ACTION ITEM :: Look through the records and copy every line in which "production" appears.

Page images and extracted text
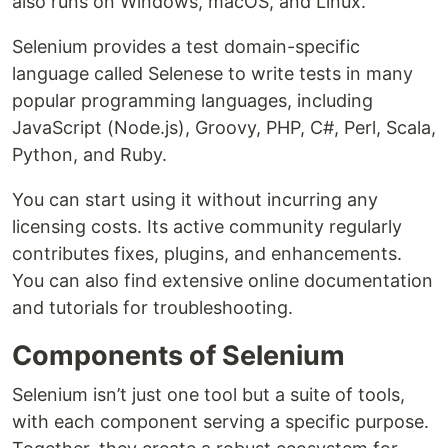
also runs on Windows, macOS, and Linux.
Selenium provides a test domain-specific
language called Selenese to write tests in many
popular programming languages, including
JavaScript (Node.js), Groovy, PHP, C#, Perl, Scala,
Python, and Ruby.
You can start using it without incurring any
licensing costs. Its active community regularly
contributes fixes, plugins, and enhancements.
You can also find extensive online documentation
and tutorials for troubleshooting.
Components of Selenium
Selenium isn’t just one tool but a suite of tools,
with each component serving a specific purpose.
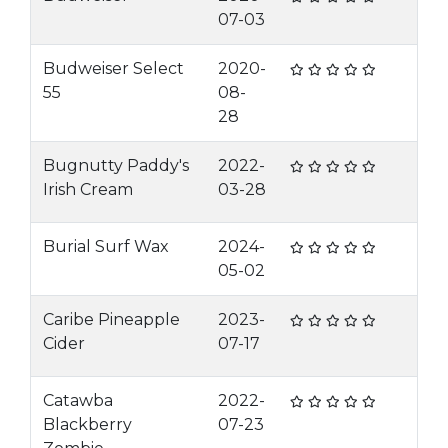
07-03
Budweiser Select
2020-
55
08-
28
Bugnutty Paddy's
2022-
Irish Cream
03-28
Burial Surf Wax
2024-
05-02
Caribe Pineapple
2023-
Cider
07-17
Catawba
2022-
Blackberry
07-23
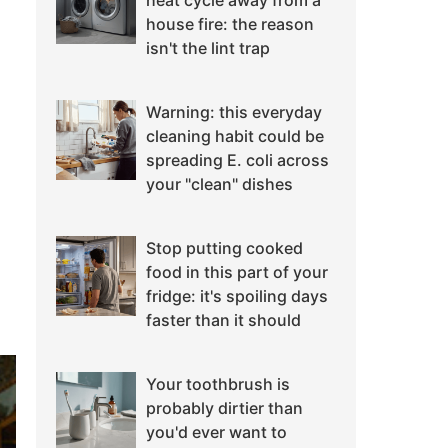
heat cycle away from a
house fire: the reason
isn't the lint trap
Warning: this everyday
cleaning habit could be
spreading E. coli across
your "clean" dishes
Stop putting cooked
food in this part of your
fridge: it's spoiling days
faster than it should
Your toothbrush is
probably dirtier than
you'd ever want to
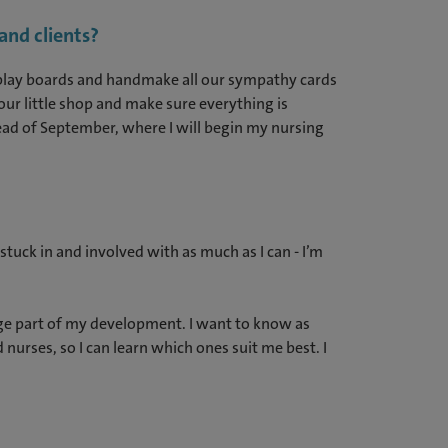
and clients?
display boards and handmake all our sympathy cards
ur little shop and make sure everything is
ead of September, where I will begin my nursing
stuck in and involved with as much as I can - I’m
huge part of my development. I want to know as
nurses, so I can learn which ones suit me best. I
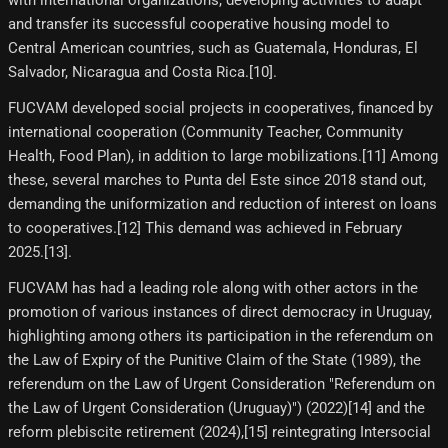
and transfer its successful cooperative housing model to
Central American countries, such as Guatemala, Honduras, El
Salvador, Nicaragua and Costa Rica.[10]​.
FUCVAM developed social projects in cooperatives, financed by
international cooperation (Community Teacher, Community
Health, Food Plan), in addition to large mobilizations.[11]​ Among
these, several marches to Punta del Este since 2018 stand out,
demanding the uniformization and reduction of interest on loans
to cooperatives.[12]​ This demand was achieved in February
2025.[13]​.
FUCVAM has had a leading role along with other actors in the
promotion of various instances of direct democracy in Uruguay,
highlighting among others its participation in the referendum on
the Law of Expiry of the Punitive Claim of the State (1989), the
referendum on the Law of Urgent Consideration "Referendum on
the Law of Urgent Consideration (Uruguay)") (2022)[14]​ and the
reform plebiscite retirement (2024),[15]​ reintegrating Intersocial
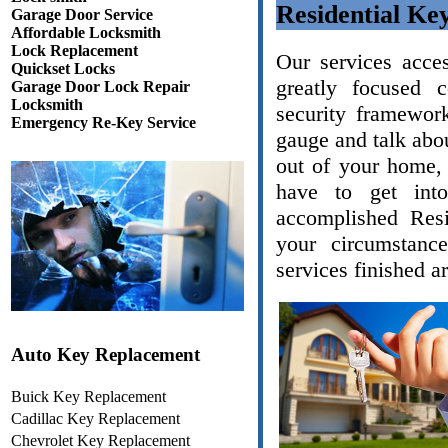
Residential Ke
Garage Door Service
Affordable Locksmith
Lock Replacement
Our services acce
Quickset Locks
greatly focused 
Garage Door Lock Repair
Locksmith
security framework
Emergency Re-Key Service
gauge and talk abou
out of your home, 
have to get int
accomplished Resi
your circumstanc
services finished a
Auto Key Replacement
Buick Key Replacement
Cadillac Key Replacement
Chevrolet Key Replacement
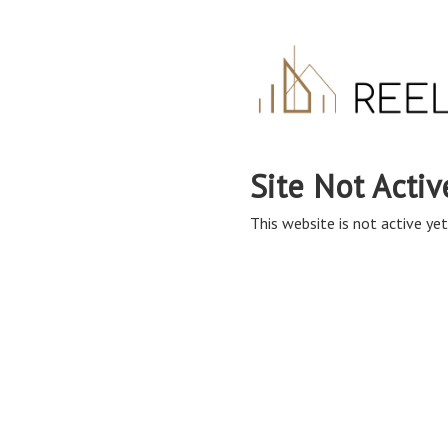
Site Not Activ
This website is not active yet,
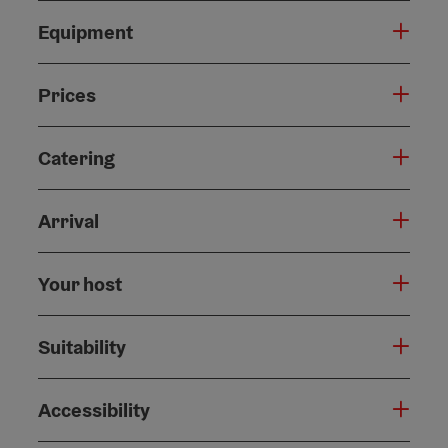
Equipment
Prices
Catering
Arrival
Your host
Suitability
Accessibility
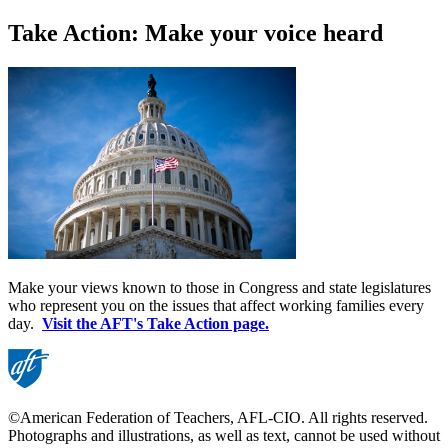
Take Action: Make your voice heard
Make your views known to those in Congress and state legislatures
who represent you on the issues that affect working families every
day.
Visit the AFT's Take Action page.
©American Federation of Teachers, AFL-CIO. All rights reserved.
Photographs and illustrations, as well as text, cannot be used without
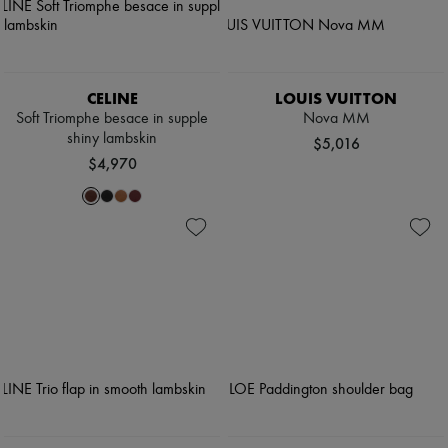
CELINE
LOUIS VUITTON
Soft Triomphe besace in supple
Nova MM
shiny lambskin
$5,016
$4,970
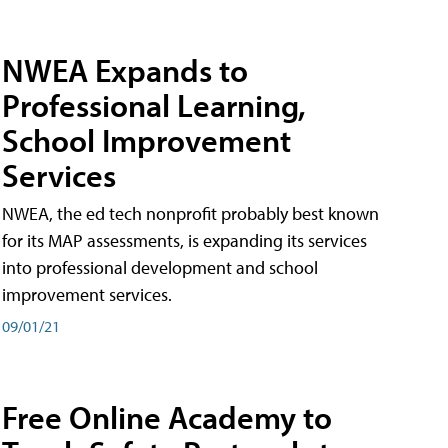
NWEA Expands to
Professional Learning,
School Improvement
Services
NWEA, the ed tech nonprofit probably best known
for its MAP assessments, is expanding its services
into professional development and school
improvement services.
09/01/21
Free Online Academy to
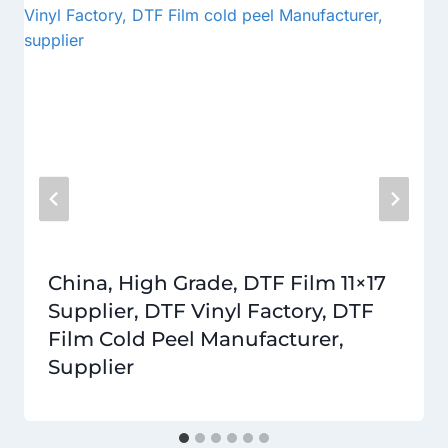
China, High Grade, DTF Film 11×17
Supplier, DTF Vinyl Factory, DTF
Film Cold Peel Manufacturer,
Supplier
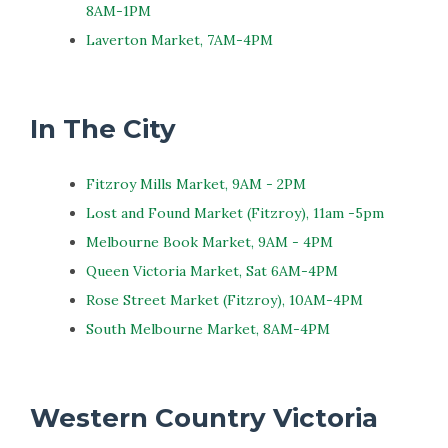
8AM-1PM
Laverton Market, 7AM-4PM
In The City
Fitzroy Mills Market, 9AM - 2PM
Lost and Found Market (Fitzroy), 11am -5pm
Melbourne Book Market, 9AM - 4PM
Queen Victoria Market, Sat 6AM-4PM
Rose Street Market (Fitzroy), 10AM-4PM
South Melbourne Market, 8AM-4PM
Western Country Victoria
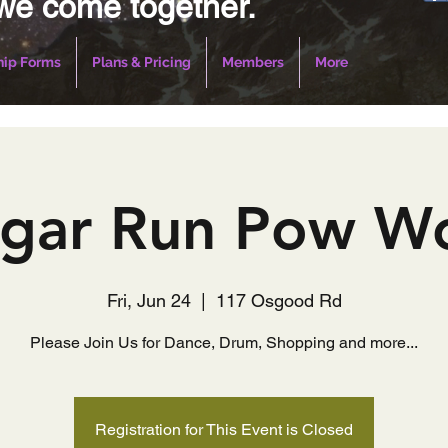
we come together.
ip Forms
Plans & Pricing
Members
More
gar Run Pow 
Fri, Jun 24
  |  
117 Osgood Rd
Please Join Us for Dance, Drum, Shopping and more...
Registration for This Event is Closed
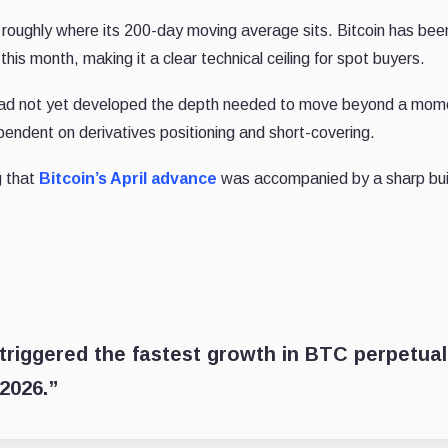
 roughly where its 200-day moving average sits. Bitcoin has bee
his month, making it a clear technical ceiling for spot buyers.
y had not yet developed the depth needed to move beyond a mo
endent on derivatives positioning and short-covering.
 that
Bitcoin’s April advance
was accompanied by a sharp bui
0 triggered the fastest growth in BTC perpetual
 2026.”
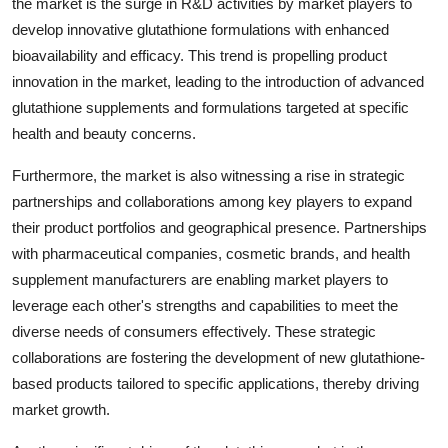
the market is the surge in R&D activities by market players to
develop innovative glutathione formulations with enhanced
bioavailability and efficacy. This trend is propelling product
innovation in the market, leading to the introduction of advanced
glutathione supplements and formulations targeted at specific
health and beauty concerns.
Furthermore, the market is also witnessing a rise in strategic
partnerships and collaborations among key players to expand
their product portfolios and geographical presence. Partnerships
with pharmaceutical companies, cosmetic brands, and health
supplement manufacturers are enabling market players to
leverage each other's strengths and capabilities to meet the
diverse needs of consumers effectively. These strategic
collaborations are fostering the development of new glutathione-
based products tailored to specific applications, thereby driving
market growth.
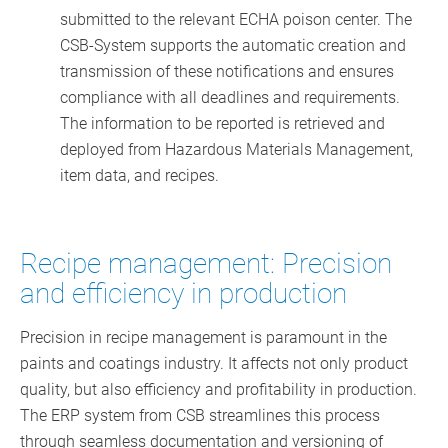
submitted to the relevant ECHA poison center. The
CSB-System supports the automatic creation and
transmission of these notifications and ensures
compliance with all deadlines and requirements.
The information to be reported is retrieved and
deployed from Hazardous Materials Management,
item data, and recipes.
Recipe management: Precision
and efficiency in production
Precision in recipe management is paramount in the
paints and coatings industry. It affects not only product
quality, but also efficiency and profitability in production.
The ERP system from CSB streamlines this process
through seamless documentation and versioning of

RESPONSE BELOW ::
and efficiency in production
quality, but also efficiency and profitability in production.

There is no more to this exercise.